Young Artists' 'Don Giovanni': Enjoyable music, despite distractions
A review of Mozart's "Don Giovanni," as presented by the Young Artists Program of Seattle Opera. Director Peter Kazaras, whose inventive genius has consistently impressed, missed the mark this time, says reviewer Bernard Jacobson.
Special to The Seattle Times
' Don Giovanni'Seattle Opera's Young Artists Program, Theatre at Meydenbauer Center, 11100 NE 6th St., Bellevue, 2 p.m. April 3, 7:30 p.m. April 7 and 9; $20-$50 (206-389-7676, 800-426-1619 or www.seattleopera.org).
Opera Review |
Time and again, directing operas as diverse as "Tristan und Isolde," "Falstaff," "L'Enfant et les sortilèges," and "A Midsummer Night's Dream," Peter Kazaras has confounded expectation. Production concepts read about in advance have given me the willies by virtue of their seeming perversity, only to bowl me over, when realized on stage, with their much more profound rightness.
But not this time. The man, I say again, is a genius. But Homer is said to have nodded, and even the most brilliant director must be allowed an off night, which is what I have to call the production of "Don Giovanni" (in Mozart's revised Vienna version) that Kazaras and his Young Artists opened on Friday in Bellevue's Theatre at Meydenbauer Center.
It's fair to guess that Kazaras's original staging ideas must have been both more coherent and more convincing before budget stringencies intervened. In the event, on Donald Eastman's bare set, there was no unity about the production. Stretches of naturalistic acting intermittently gave place for no apparent reason to stylization — one long passage in the second act had the singers in silhouette gesticulating ritualistically against a dark blue background. The back wall was also used as a screen for projections of a variety of old film clips, which served more to distract from music and plot than to illuminate them. Doing the opera without chorus created some nonsensical moments. And if the showing of a Mickey Mouse cartoon at the end of intermission had some deep significance, this critic is not clever enough to have understood it.
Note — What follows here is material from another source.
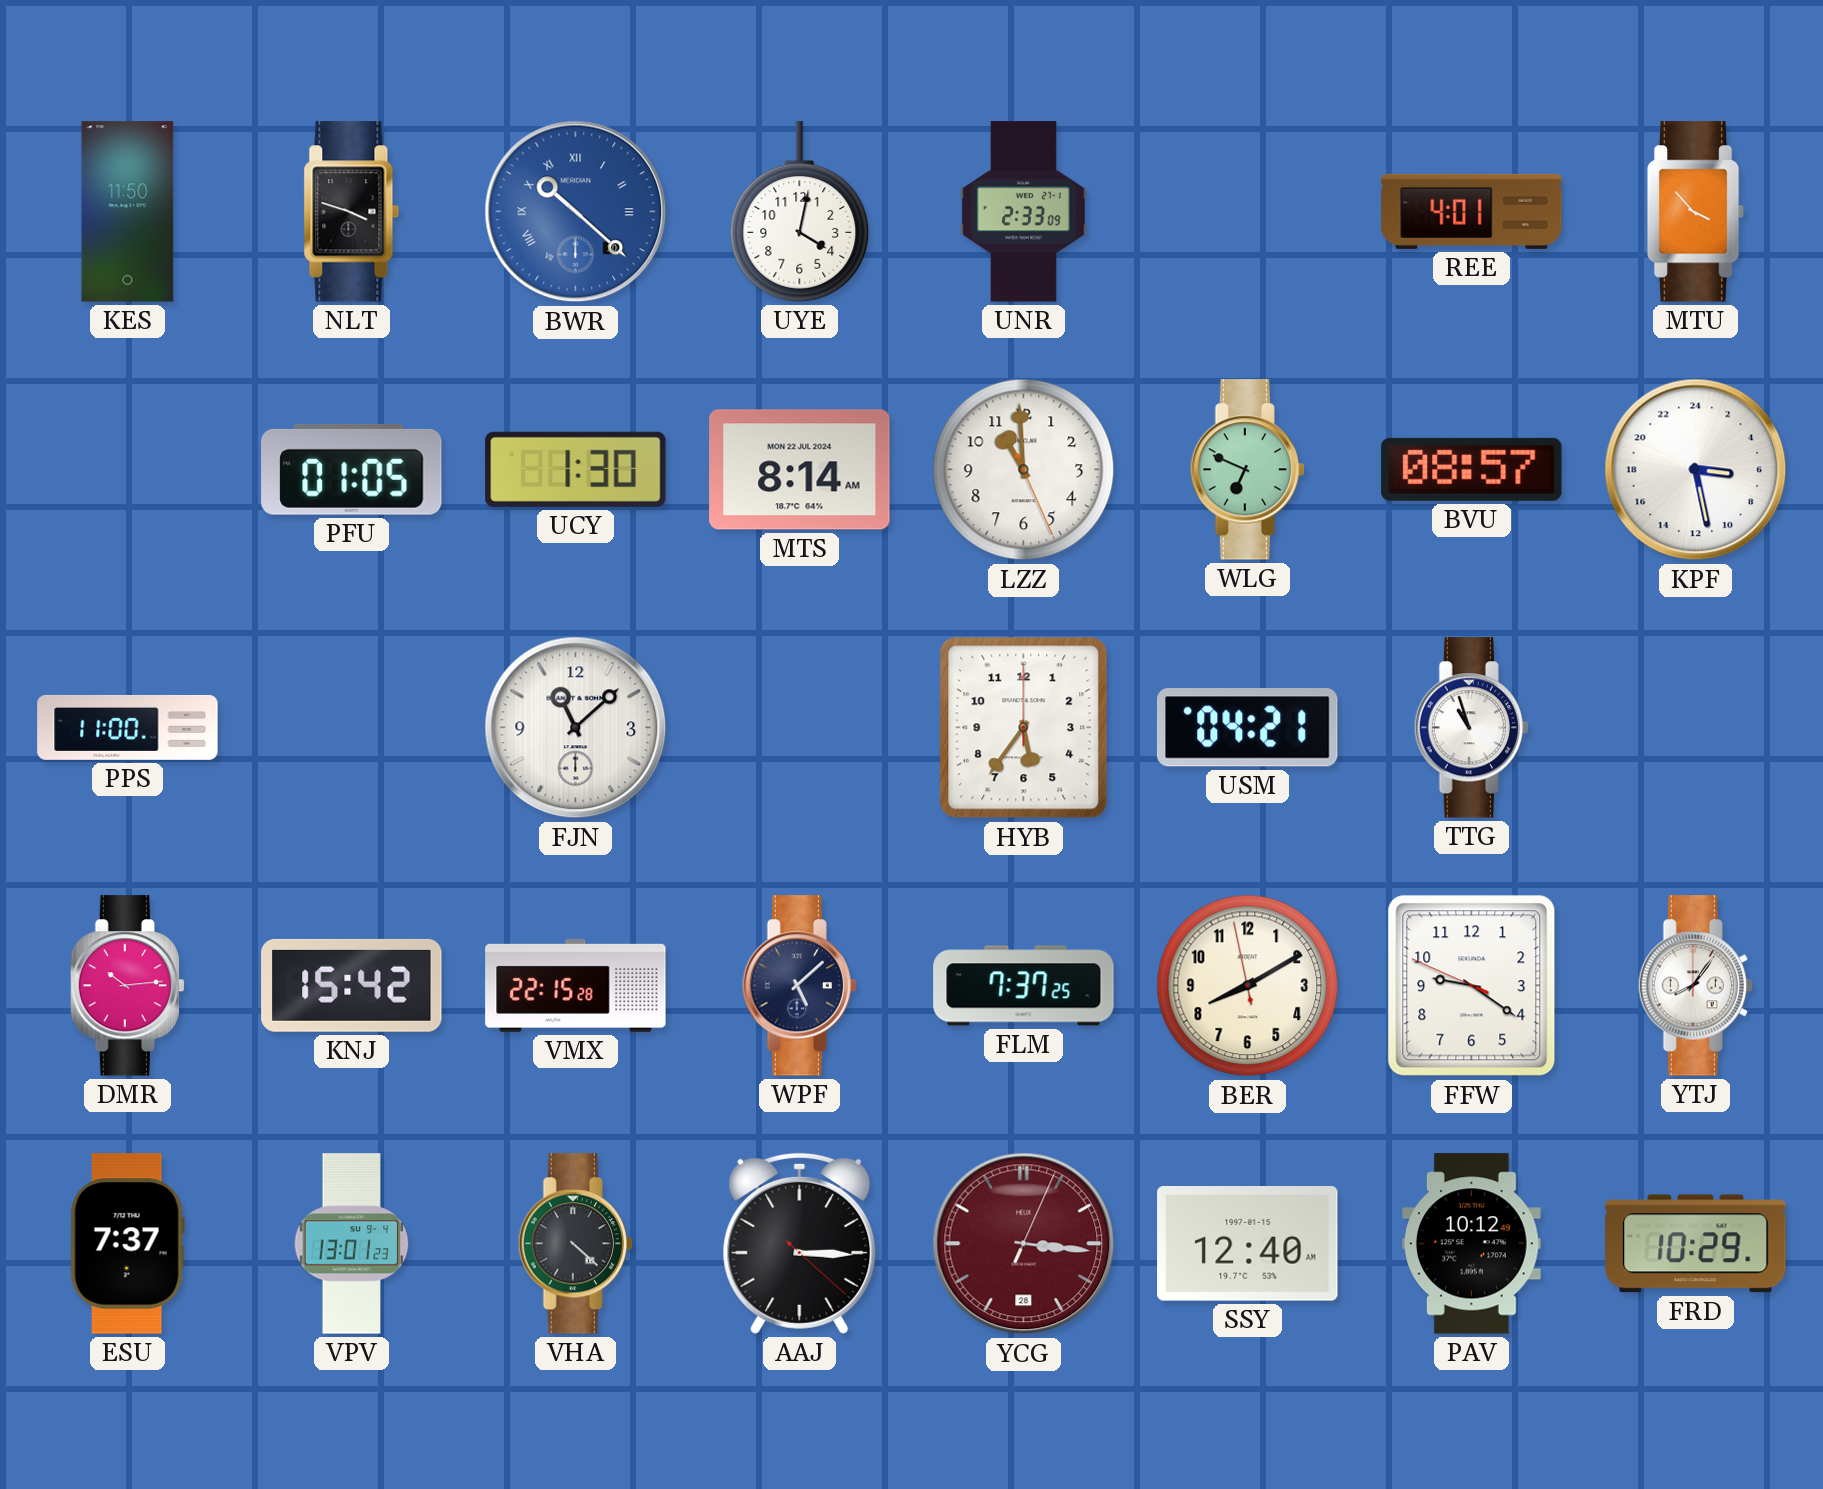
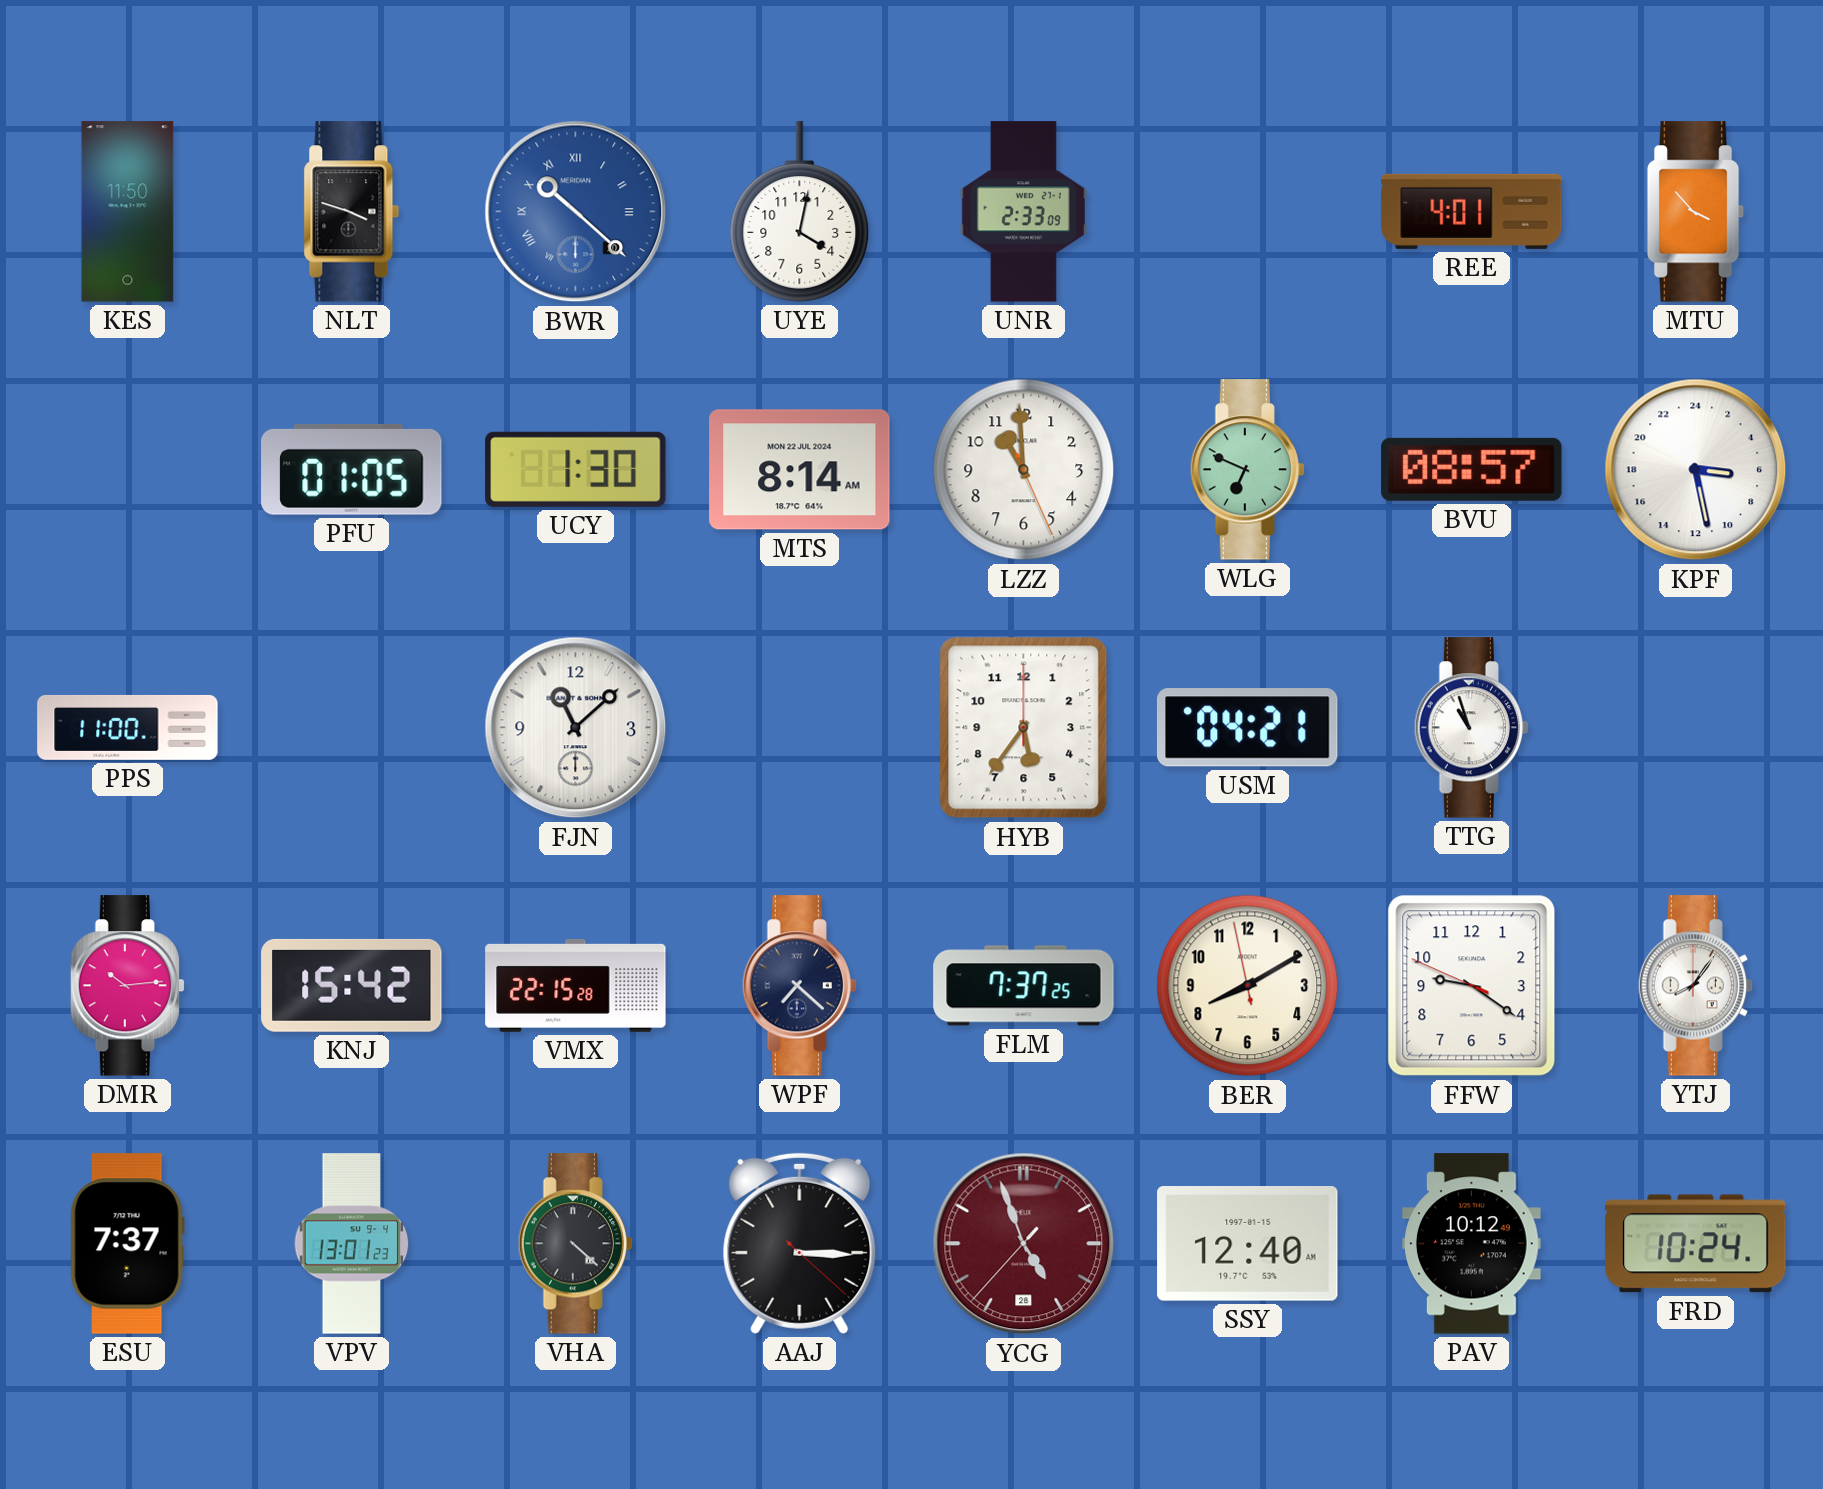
WPF: 5:08 -> 7:22
YCG: 3:16 -> 4:56
FRD: 10:29 -> 10:24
Musically, there was much to enjoy. Brian Garman's orchestra sounded less polished than usual, but Marcy Stonikas as Donna Anna, Erik Anstine as Leporello, Andrew Stenson as Don Ottavio (though got up to look like Peter Lorre in some sinister crime movie), Jacqueline Bezek as Zerlina, and Adrian Rosas doubling as Masetto and the Commendatore all displayed strong voices. Much of their singing, however, was not only too loud for a theater of Meydenbauer's congenially modest size but also woefully approximate in intonation. The Donna Elvira, Amanda Opuszynski, initially avoided the latter problem, but her "Mi tradì" near the end emerged as little more than a caricature of that gorgeous aria. So it was left to David Krohn, in the title role, to provide the only consistently enjoyable and accurate singing of the evening.
Altogether, then, this was a soufflé that failed to rise.